The electronics subsystem was designed, tested and assembled completely in-house, aside from the PCB manufacturing. All components were commercial off-the-shelf, and may be easily purchased online. The PCBs were designed with PCB CAD software and the CAD files are uploaded to GitHub for easy public access.

=== Software ===
The electronics subsystem was backed up with software that ran on the processor. The processor ran a real-time operating system based on FreeRTOS. The usage of a real-time operating system is standard in small embedded systems and allowed EQUiSat to respond to events in a timely, deterministic manner.

The software was responsible for data collection from the sensors mentioned in the electronics subsystem section. It then processed the data having read it from its built-in ADC and transmit data appropriately back down to Earth, which was collected and processed by a Node.js server for real-time monitoring. The software was also able to process incoming transmissions from the primary ground station.

Cosmic radiation provides the possibility of a bit flip while in orbit. This does not pose an issue if a bit in data memory was flipped as it was volatile and thus a reboot of the system solved this. If a bit is flipped in program memory, a watchdog timer triggered a reboot of the system where the program memory was overwritten by a copy stored in radiation-safe MRAM by the bootloader.
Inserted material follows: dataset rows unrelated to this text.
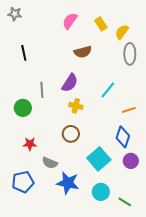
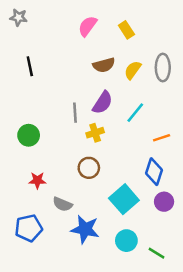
yellow semicircle: (122, 32) -> (133, 70), moved
purple semicircle: (70, 83) -> (103, 103), moved
gray line: (42, 90) -> (75, 113), moved
yellow cross: (76, 106) -> (95, 133), turned -32

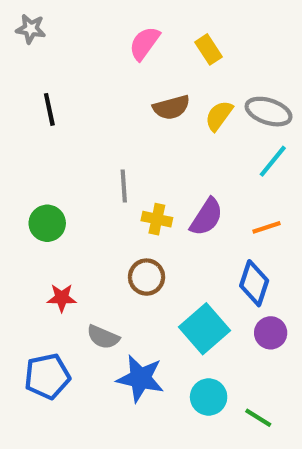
gray ellipse: (163, 68) -> (269, 112), turned -72
purple semicircle: (103, 103) -> (206, 217), moved
cyan line: (135, 113) -> (273, 161), moved
yellow cross: (95, 133) -> (157, 219), turned 30

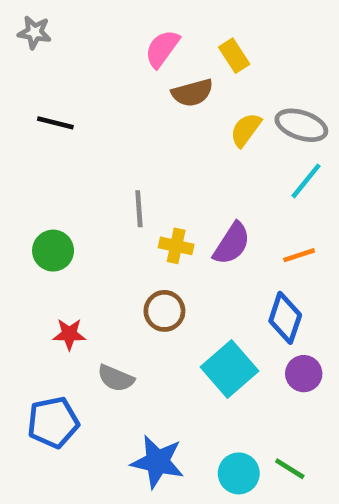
brown semicircle: (171, 107) -> (192, 93), moved
black line: (49, 109) -> (55, 123), turned -64
blue star: (140, 378) -> (158, 462), moved
cyan circle: (209, 397) -> (239, 473), moved

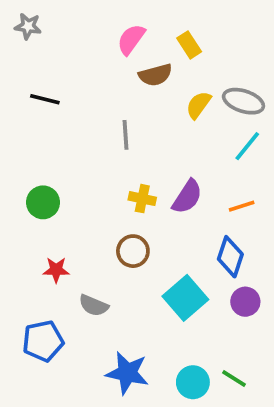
gray line: (139, 209) -> (125, 135), moved

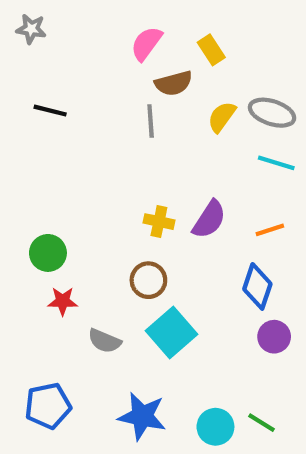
gray line: (125, 135) -> (151, 121), moved
cyan line: (247, 146) -> (276, 163), turned 68
green circle: (43, 202) -> (48, 253), moved
cyan square: (185, 298) -> (171, 333), moved
blue pentagon: (43, 341) -> (48, 406), moved

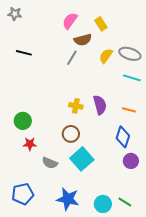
gray line: (151, 121) -> (72, 58), turned 35
purple semicircle: (209, 219) -> (100, 105), turned -48
orange line: (270, 230) -> (129, 110), turned 32

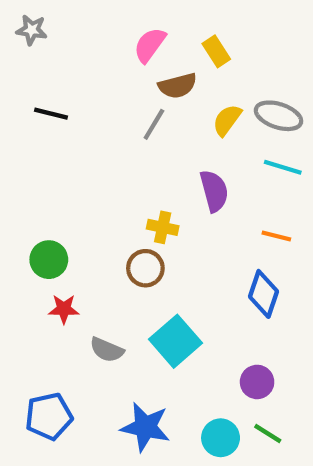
purple semicircle: (100, 105) -> (214, 191), moved
brown circle: (71, 134) -> (145, 268), moved
purple circle: (131, 161) -> (257, 382), moved

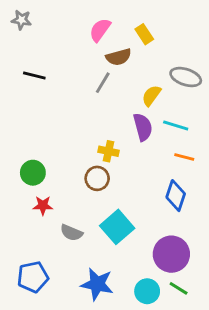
yellow semicircle: (227, 120) -> (151, 96), moved
cyan line: (283, 167) -> (176, 126), moved
purple circle: (257, 382) -> (171, 254), size x1.6

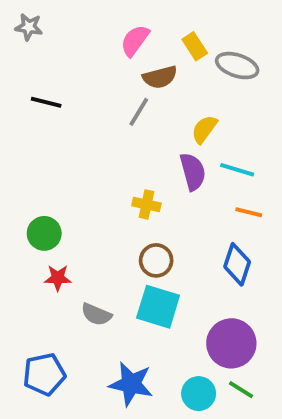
gray ellipse: (186, 77) -> (237, 66), moved
brown circle: (97, 178) -> (156, 260), moved
cyan square: (117, 227) -> (158, 307), turned -32

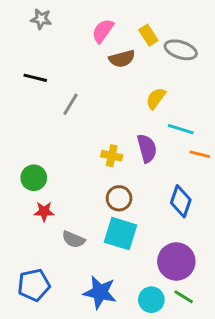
gray star: (29, 27) -> (41, 19), moved
gray line: (139, 112) -> (71, 104), moved
purple semicircle: (193, 172) -> (147, 148), moved
orange line: (249, 212) -> (200, 154), moved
This watchdog timer was reset to its original value on normal program operation, thus only triggered a reboot if it counted to zero due to a corrupted program.
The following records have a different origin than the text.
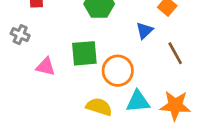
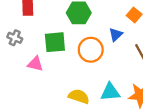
green square: (84, 53) -> (55, 42), moved
orange circle: (118, 71) -> (91, 50), moved

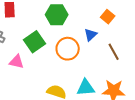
green square: (55, 42) -> (35, 42), turned -30

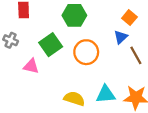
blue triangle: (91, 35) -> (121, 37), moved

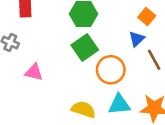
green square: (51, 45) -> (85, 47), moved
orange circle: (86, 52) -> (111, 70), moved

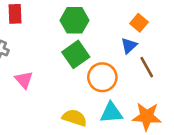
pink triangle: (34, 72) -> (24, 80), turned 36

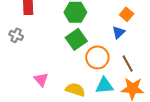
brown line: (147, 67) -> (128, 63), moved
pink triangle: (24, 80) -> (41, 80), moved

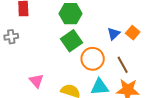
orange square: (127, 14) -> (133, 33), moved
gray cross: (16, 35) -> (11, 37), turned -32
As for the rest EQUiSat's subsystems, the software files are available online.

=== Power ===
The power system included solar panels for power generation in space and two battery systems for power storage.

The solar panels were produced from scrap gallium arsenide cells using a well documented production process. As a result, they costed 35 times less than comparably powerful off-the-shelf panels. The panels made up 5 sides of the CubeSat, and were made up of varying configuration of Triangular Advanced Solar Cells and TrisolX cells. As a result of the former manufacturer going out of business during development, only the top and bottom panels on EQUiSat contain these cells. The other three panels used the TrisolX cells. 24 cells in a 4S6P configuration, and three side panels contained 20 cells in a 4S5P configuration. The top and bottom panels were designed to output 8.76V at 140–170 mA for an average output power of just over 1.3 W in full sunlight. The other panels output a similar voltage for roughly .5-.7W power.

EQUiSat contained two sets of batteries: one to power the flash system and another to power the radio system and microcontrollers. The batteries that powered the flash were A123 System 18650 LiFePO_{4} cells in a 2S2P configuration. The batteries that powered the radio and microcontroller were two LIR2450 lithium-ion rechargeable coin cell batteries in parallel. EQUiSat alternated between battery systems, with priority going to the LIR2450 batteries first.

=== Structure ===
The chassis and other components were manufactured in-house to maximize cost accessibility. The chassis was milled from a solid block of Al 6061 using a three-axis CNC mill, lathe and taps. This provided the body of EQUiSat and the fastening points for all components. In addition, the block to securely place the six batteries in was milled out of Delrin. Perfecting the manufacturing process was done using machinable wax, to reduce material waste.

The chassis, along with other machined components and the complete assembly, was designed in CAD software. The CNC toolpaths and G-code were produced from these files.